Walmart is to General Mills as is Spotify to artists.

Apple is to Spotify as is the construction company which made the building Walmart is using to Walmart.

I have not heard of construction companies claiming entitlement to a cut of Walmart's turnover.

Apple is a retail store that charges a fee to place an item on one of their shelves.

Every grocer in the USA does this. Want shelf space? Pay me.

Digital assets don’t preclude this transaction.

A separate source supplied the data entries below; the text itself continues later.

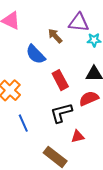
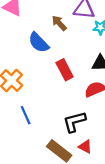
black L-shape: (61, 113) -> (74, 122), moved
red triangle: (78, 136) -> (85, 147), moved, turned 40

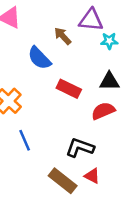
red rectangle: (65, 70) -> (69, 89), turned -36
black L-shape: (74, 122) -> (80, 148), turned 35

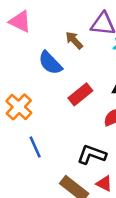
red rectangle: (69, 89) -> (80, 94), turned -65

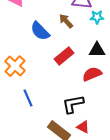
brown arrow: (74, 40) -> (66, 21), moved
black L-shape: (92, 155) -> (73, 104), turned -30

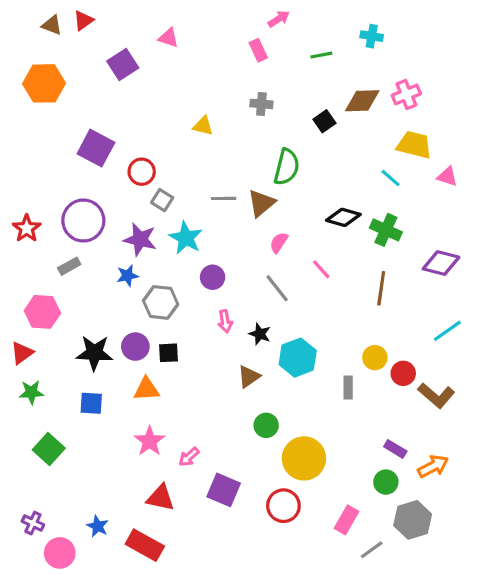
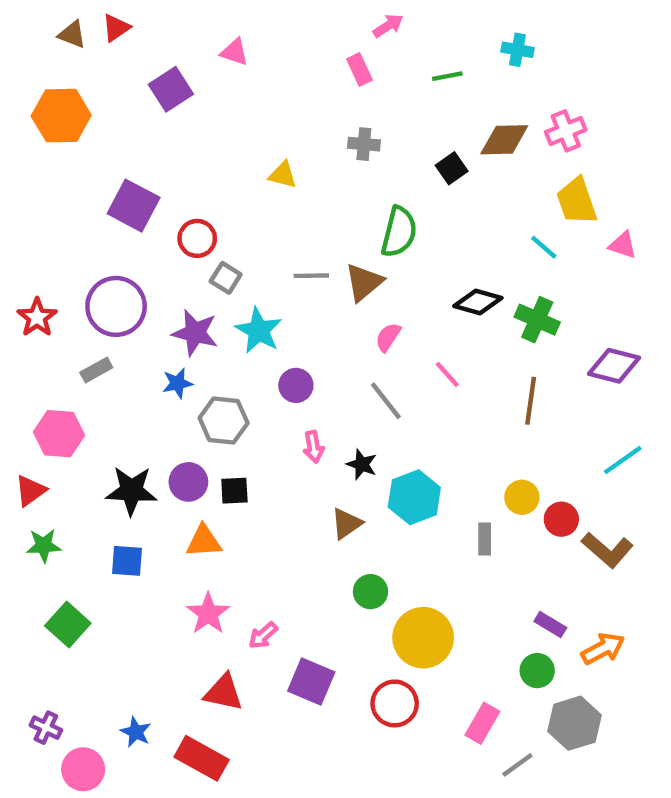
yellow trapezoid: (414, 145) -> (577, 201), turned -123

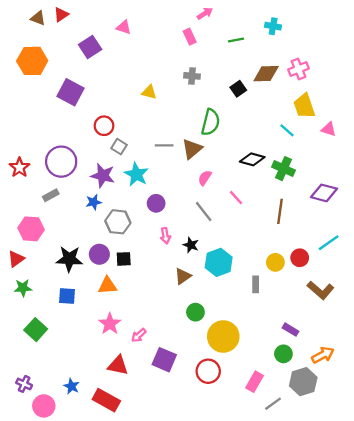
purple square: (134, 206) -> (70, 92), moved
red circle: (561, 519) -> (300, 258), moved
orange arrow: (603, 649) -> (323, 355), moved

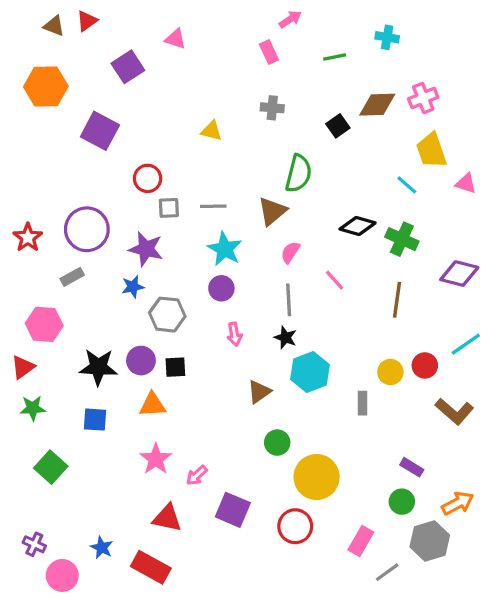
gray line: (164, 145) -> (213, 206), moved
gray square: (119, 147) -> (169, 208), turned -35
cyan star: (136, 174) -> (225, 249), moved
gray line: (204, 211) -> (289, 300), turned 35
black star: (191, 245) -> (285, 338), moved

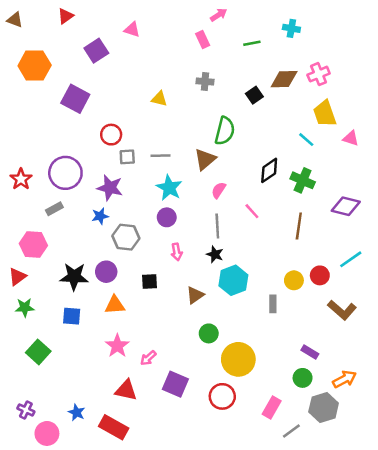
brown triangle: (54, 26) -> (15, 20), moved
black diamond: (358, 226) -> (269, 170), turned -50
black square: (175, 367) -> (149, 282), moved

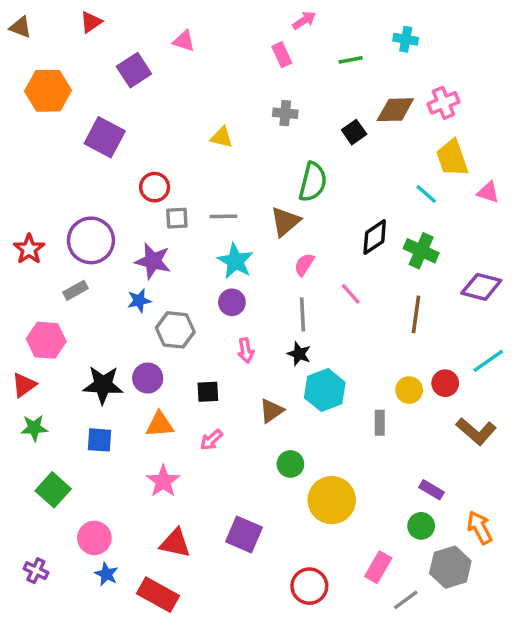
pink arrow: (148, 358) -> (211, 440), moved
orange arrow: (345, 379) -> (480, 528), turned -90
red circle: (222, 396) -> (309, 586), moved
pink circle: (47, 433) -> (94, 538), moved

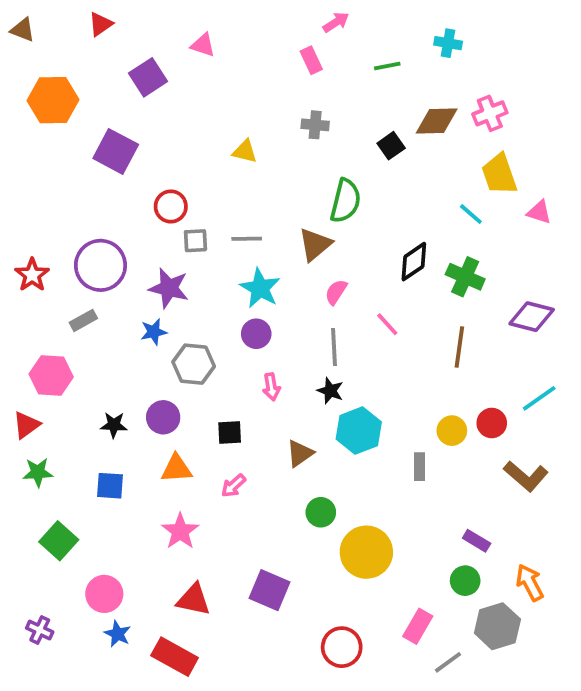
black star: (103, 385) -> (114, 425), size x0.6

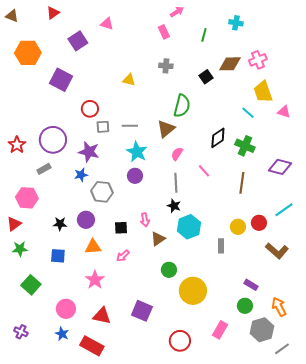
green line: (387, 66) -> (204, 35), turned -64
pink arrow: (271, 387) -> (145, 220), moved
pink circle: (104, 594) -> (66, 309), moved
gray line: (448, 662) -> (282, 349), moved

Slotting fees are just at contentious as Apple's 30% cut but the comparison is not apt as it would only work if Walmart were the only outlet available to any supplier to sell their goods. Walmart does not have a monopoly whereas Apple does when it comes to selling to Apple users. If Walmart were to demand a 30% cut for your product there are many other venues you can turn to up to and including opening your own store. This does not work in the company town of Appleton where only one retailer - Apple - is allowed to sell goods. Want to sell in Appleton? You'll have to go through Apple who gets to set the rules.
I'm pretty sure retailers pay wholesalers, not the other way around.
Look up "slotting fees".

Behold.

They're a retailer...?
So without Walmart they wouldn't sell as much product? Kind of like Spotify and iOS devices?
And what do you think the App Store is?
It's not a retail store. The App Store does not purchase, hold, and resell inventory from wholesalers. These are necessary functions to be considered retail.
You do not seem to know how retail works, and have created an arbitrary definition of it to exclude the App Store.
What is your definition of retail?
I checked Wikipedia and it had a pretty terse definition: the sale of goods and services to consumers. I have to agree with GP that another definition seems to have been selected for the sake of excluding the App Store.

Whether or not one thinks they deserve a 30% cut, Apple definitely works to make sure the App Store can at least deliver the application to the hardware and their interfaces ultimately bring Spotify's interface to the user. That fairly reasonably fits in with "the sale of goods and services to consumers". In-app purchases are more arguable (keep in mind it necessarily uses Apple Pay) but this thinking that the App Store is not comparable to retail seems to be a little narrow-minded.